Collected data
● ● ● ●
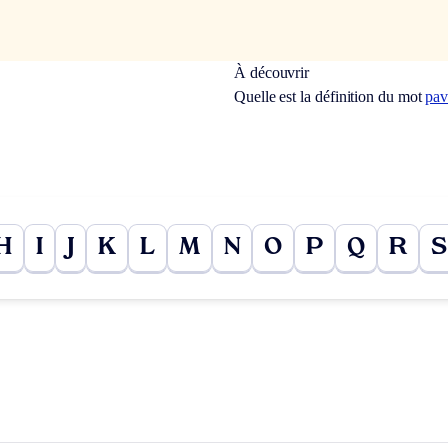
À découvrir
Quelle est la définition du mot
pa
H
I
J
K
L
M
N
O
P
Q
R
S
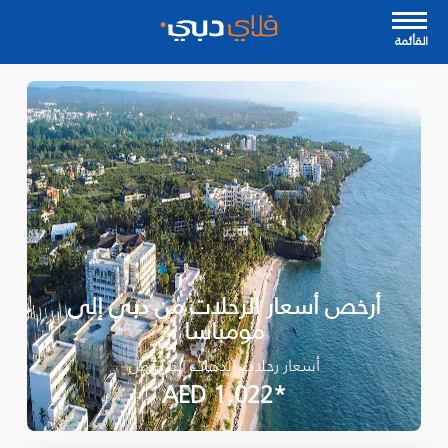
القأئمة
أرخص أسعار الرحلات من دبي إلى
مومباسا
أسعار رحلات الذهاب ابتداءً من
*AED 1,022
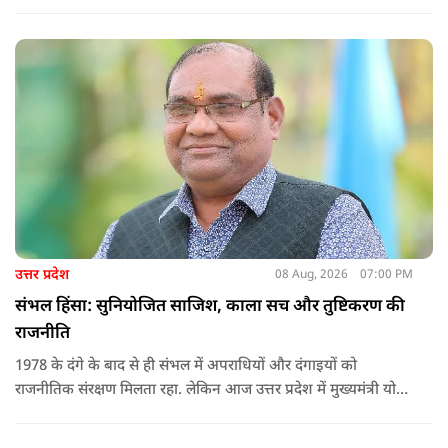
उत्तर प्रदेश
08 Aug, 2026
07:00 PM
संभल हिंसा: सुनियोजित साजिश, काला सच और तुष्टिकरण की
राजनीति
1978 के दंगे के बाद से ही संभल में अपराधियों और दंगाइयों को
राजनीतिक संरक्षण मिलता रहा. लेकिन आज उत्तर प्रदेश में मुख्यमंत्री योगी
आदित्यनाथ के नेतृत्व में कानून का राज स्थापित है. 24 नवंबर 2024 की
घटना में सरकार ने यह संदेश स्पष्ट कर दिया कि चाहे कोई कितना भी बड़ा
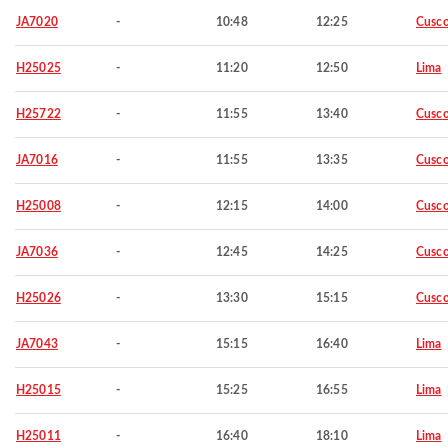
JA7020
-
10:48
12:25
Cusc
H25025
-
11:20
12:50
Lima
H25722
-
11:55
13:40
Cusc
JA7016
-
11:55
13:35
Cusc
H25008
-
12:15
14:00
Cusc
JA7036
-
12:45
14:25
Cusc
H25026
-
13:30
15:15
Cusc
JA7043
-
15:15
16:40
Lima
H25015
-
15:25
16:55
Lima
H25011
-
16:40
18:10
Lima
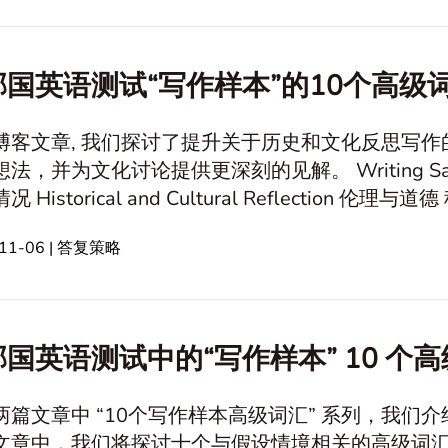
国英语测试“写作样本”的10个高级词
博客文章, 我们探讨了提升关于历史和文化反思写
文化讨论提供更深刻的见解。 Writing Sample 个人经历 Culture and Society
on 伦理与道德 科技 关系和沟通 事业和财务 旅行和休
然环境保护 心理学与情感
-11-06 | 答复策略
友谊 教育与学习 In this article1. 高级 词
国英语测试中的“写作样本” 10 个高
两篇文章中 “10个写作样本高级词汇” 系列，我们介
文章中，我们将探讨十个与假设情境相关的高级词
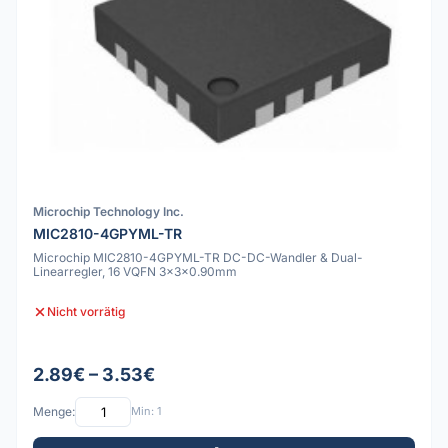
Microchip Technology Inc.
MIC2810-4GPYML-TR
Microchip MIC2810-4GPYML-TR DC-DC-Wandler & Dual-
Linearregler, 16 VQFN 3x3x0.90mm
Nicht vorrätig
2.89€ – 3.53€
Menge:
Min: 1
● ● ● ●
ABOUT THIS TASK - Copy each line from the data above that includes "أسعار".

EXERCISE RESULT -
أرخص أسعار الرحلات من دبي إلى
أسعار رحلات الذهاب ابتداءً من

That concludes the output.